Pesticides are an obvious response to this infestation, but they have their drawbacks. First, given the sucking nature of this insect, the most effective pesticides would have to be injected directly into each individual tree, immediately making them more costly, and making landscape scale applications impractical. What’s more, when this insect arrived in Nova Scotia, there were no pesticides on the market approved for use against HWA in Canada.
The neonicotinoid Ima-Jet has since been added to the list, but is so expensive to apply that, to date, no one has purchased the service in Nova Scotia, at least not that I’ve heard. Neonicotinoids are extremely controversial for their killing of pollinators when used in Canadian agriculture, and so we aren’t likely to approve others for use against HWA anytime soon. It’s possible injecting neonicotinoids directly into the tree will prevent its contamination of the surrounding environment and make them a relatively safe response to HWA, but this is a contention we have yet to study in depth.

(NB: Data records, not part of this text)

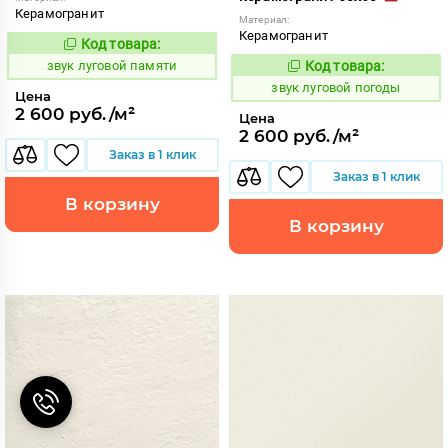
Керамогранит
Материал:
Керамогранит
Код товара:
474943
Код:
звук луговой памяти
Код товара:
474946
Код:
звук луговой погоды
Цена
2 600 руб./м²
Цена
2 600 руб./м²
Заказ в 1 клик
Заказ в 1 клик
В корзину
В корзину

Another pesticide, called TreeAzin, is presently being put through its paces by the Canadian Forest Service in sites near Weymouth, Bear River, the Tobeatic and perhaps soon in Kejimkujik. Botanically derived from the seed of the neem tree, it’s an environmentally sensitive alternative to neonicotinoids, but it doesn’t last in treated trees nearly as long and so would require more frequent injections. Again, we run into barriers of cost and scale. At best, these pesticides will allow us to preserve our oldest and most significant hemlock groves for a while longer, but will do nothing for the species as a whole.
The long term solutions presently on offer are big and ambitious, the first being biological pest control. HWA, you see, has been on the western coast of North America a few thousand years already, but it’s not a problem for resident Western hemlocks because several predatory insects keep HWA in check, eating them into balance. If those same predatory insects were taken from the west coast, in this case British Columbia, and introduced here, they might control our HWA infestation and allow some kind of ecological balance. Maybe.
Two of these predatory insects – a beetle known commonly as Little Larry (Laricobius nigrinus) and a species of Silver fly (Leucopis argenticollis) – have already been introduced to some New England states and seem to have successfully established themselves. Similar introductions are being considered in Nova Scotia.
Another potential long term solution has been identified more recently. Now that HWA has killed billions of trees across the United States, it’s been discovered that a very few hemlock stands are, by all appearances, naturally resistant to this insect. Research already conducted by the University of Rhode Island suggests this might be because of markedly different concentrations of terpene and phenolic compounds in their needles, a genetic quirk which seems to shield them from the worst of HWA. While not yet conclusive, these findings raise the possibility of mass replanting with genetically resistant Eastern hemlocks. It won’t save Nova Scotia’s old growth forests, but it could save the species from extinction.
It’s difficult to know exactly what to do. Some jurisdictions, such as Kejimkujik, are undergoing the thoughtful thinning of hemlock groves so the ones they leave standing have better access to space and sunlight, strengthening them for their fight against HWA. In the margins they’re planting a greater diversity of trees such as Red spruce, strengthening forest health overall and ensuring something will remain standing after HWA runs its course.
The future of our Eastern hemlocks is very uncertain, but we can’t give up on them just yet. Perhaps one of the aforementioned solutions will come through, or we’ll uncover altogether different options. Over the coming years, it’ll behoove us to keep one eye on the canopy.
Zack Metcalfe is a freelance journalist, columnist and author active across the Maritimes.